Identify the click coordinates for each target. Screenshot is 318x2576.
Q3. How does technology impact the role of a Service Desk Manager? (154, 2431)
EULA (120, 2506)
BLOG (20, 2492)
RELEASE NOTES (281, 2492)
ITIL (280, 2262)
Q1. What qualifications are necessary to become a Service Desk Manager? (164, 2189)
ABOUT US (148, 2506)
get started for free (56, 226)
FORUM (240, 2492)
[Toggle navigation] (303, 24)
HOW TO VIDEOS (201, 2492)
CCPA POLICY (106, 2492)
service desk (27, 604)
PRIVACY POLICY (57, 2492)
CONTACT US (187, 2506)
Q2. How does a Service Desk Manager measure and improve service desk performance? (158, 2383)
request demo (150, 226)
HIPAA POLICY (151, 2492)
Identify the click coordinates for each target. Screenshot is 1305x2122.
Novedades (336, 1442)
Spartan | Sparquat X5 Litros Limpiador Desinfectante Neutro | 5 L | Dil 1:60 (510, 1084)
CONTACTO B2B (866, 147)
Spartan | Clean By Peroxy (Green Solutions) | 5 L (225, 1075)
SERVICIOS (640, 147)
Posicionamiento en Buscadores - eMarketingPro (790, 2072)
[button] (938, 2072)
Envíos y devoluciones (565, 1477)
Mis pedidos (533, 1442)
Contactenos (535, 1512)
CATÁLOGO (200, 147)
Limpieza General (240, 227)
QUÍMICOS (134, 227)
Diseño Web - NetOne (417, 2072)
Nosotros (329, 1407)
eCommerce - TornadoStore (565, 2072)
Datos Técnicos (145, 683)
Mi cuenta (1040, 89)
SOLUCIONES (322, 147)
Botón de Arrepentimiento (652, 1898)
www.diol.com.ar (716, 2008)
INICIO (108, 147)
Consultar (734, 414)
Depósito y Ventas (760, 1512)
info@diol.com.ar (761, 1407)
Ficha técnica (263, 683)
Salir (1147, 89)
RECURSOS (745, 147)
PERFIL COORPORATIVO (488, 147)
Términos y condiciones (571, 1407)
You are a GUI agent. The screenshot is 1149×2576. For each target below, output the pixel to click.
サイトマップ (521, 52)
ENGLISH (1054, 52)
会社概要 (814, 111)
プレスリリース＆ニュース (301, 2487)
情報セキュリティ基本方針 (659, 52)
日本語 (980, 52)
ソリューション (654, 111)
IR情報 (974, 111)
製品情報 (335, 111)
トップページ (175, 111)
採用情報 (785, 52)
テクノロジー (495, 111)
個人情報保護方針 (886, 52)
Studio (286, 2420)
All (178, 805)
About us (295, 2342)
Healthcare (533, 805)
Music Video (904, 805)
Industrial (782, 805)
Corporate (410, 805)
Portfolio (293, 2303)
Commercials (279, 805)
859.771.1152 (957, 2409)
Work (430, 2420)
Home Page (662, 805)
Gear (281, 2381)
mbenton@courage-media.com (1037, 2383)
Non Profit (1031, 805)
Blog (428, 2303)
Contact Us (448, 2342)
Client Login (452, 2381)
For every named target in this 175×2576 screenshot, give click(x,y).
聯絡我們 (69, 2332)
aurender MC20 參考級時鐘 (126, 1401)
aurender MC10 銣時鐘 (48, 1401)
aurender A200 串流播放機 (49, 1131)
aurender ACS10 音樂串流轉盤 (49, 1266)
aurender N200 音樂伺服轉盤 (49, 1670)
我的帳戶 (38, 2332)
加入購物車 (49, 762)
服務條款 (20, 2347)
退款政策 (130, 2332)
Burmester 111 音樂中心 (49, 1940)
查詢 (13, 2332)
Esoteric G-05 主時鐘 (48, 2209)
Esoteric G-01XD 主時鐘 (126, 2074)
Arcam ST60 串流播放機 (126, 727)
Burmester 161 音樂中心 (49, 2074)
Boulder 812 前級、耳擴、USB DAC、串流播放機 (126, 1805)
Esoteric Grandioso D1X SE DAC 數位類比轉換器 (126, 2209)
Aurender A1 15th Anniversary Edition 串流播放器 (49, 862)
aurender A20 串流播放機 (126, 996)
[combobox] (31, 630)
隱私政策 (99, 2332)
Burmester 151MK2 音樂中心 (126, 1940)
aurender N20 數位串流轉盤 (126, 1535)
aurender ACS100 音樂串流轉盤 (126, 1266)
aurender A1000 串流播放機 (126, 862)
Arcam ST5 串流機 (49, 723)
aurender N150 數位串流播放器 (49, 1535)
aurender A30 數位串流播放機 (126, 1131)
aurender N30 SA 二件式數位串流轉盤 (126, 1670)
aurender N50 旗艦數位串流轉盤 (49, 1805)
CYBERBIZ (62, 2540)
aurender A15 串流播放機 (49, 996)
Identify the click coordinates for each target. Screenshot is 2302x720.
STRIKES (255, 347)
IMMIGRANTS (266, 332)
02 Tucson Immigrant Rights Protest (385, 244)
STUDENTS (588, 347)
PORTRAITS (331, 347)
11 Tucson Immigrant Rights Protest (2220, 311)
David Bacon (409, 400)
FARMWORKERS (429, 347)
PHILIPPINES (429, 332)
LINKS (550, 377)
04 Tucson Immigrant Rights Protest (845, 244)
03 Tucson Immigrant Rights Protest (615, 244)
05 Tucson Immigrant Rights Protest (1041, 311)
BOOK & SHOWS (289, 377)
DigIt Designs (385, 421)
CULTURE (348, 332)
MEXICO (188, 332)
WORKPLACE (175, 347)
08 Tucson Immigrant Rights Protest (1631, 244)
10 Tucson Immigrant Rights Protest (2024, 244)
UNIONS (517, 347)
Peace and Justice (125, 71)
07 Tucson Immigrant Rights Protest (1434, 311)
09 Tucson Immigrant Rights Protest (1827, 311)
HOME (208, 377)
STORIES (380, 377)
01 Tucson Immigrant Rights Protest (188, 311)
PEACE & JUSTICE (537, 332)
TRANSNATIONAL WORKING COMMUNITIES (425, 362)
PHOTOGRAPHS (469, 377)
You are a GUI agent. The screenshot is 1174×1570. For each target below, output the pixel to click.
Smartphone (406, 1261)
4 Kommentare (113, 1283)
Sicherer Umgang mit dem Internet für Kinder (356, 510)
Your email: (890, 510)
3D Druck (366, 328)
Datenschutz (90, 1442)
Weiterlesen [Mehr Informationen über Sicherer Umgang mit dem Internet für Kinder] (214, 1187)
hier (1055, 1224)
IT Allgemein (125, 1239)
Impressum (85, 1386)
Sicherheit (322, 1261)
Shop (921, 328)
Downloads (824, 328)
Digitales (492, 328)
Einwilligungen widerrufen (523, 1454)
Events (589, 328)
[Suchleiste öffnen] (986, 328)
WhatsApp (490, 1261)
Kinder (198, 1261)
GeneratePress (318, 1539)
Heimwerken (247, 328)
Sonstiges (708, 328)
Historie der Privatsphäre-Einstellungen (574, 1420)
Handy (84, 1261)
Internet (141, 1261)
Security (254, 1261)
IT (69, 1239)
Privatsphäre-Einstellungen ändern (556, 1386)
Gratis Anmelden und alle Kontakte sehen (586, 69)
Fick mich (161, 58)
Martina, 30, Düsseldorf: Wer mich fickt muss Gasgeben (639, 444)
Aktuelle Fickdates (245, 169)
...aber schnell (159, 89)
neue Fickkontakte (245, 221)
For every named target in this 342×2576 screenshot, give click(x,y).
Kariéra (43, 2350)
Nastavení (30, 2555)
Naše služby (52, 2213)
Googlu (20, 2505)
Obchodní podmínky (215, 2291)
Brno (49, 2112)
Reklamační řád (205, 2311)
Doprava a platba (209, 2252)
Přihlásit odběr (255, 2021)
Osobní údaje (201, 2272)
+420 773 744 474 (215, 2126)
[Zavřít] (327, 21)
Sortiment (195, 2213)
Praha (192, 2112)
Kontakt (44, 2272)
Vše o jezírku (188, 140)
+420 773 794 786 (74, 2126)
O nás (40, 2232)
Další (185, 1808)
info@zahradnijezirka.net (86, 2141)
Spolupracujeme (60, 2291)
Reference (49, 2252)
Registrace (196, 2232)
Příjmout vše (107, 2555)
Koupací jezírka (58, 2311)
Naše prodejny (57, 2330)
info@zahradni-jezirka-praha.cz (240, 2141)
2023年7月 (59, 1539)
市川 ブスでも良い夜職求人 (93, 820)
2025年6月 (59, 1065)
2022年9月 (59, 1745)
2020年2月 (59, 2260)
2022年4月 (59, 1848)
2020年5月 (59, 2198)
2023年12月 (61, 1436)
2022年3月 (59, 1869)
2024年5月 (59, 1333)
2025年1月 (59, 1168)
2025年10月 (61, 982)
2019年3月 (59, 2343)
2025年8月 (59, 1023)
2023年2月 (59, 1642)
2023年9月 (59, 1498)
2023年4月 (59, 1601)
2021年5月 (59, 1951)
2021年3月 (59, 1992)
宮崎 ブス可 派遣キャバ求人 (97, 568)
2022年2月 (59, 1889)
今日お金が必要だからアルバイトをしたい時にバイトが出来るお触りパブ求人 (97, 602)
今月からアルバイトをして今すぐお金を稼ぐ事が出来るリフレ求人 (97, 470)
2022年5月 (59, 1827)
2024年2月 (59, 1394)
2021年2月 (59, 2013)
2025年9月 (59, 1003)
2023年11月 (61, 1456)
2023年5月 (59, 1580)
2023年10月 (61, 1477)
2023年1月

........

Exactly repeat the lines from the line that contains "今日お金が必要だからアルバイトをしたい時にバイトが出来るお触りパブ求人 (97, 602)" to the end of the entries, both included, and leave out all other lines.

* **SOLUTION**:
今日お金が必要だからアルバイトをしたい時にバイトが出来るお触りパブ求人 (97, 602)
今月からアルバイトをして今すぐお金を稼ぐ事が出来るリフレ求人 (97, 470)
2022年5月 (59, 1827)
2024年2月 (59, 1394)
2021年2月 (59, 2013)
2025年9月 (59, 1003)
2023年11月 (61, 1456)
2023年5月 (59, 1580)
2023年10月 (61, 1477)
2023年1月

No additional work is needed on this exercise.